God has me here, in this exact place and at this exact time, for a reason. And I intend to use this time to do His work. To continue to grow and mature and to do something new for Him! I’m feeling that it’s time to get to work! I suspect the same can be said for each of us. At the end of the day, no matter what anyone else says, we matter and we have a purpose.
Paul lovingly writes to Timothy, in his second letter:
“Therefore I remind you to stir up the gift of God which is in you through the laying on of my hands. For God has not given us a spirit of fear, but of power and of love and of a sound mind” (2 Timothy 1:6-7, NKJV).
By shrinking back and worrying about what other people think, we aren’t using our gifts. Further, we aren’t doing God’s work and we are doing the people around us a disservice. I don’t know about you, but I don’t want to look back and realize that I missed out on an opportunity for fear of offending someone.
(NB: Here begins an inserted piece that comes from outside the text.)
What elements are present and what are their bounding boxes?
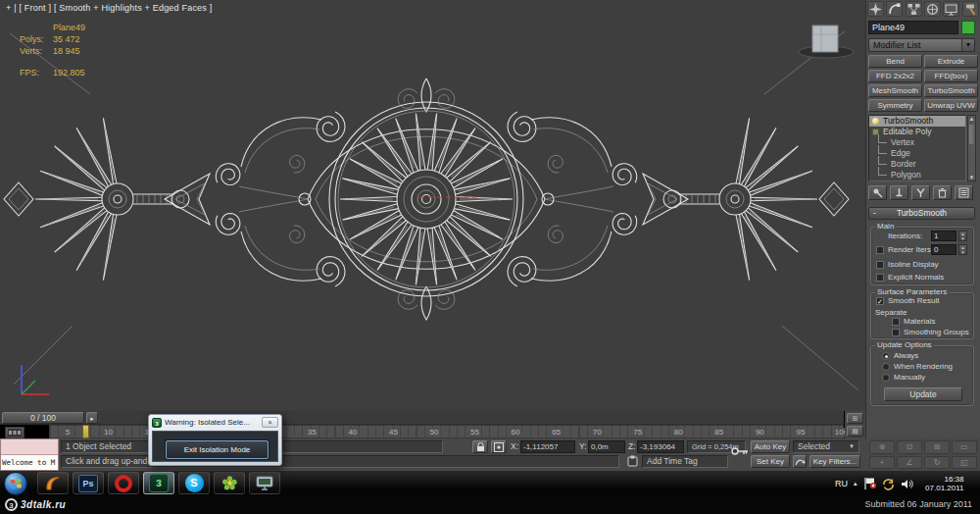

Now I know what you’re thinking… how can we love people if we end up offending them? But that’s just it! It’s high time that we speak truth and we fan into flame our gifts BECAUSE we love others! Again, it’s that idea of picking our battles. What are you wiling to let slide and what are you willing to fight for?
This doesn’t mean that we do more. And it doesn’t mean that we say more. It doesn’t even mean that we go full force into battle every day.
Instead, it means that we obey.
We choose to follow Christ. Every single day. One of my favorite quotes sums it up perfectly. “You go where you’re sent and you stay where you’re put and you give what you’ve got” (Jill Briscoe). And in doing that, God is going to work in us and through us. Even if we don’t see it right away. Even if we never see it…we choose to obey. We keep going and we follow through.
That is what Bloom means to me. It’s the follow through.
So, that’s what 2018 is-The year to bloom. What’s in store remains to be seen…but I’m okay with that. The best is yet to come!
Let’s chat! What does “Bloom” mean to you? Do you have any big plans for 2018? Word of the Year or Resolutions?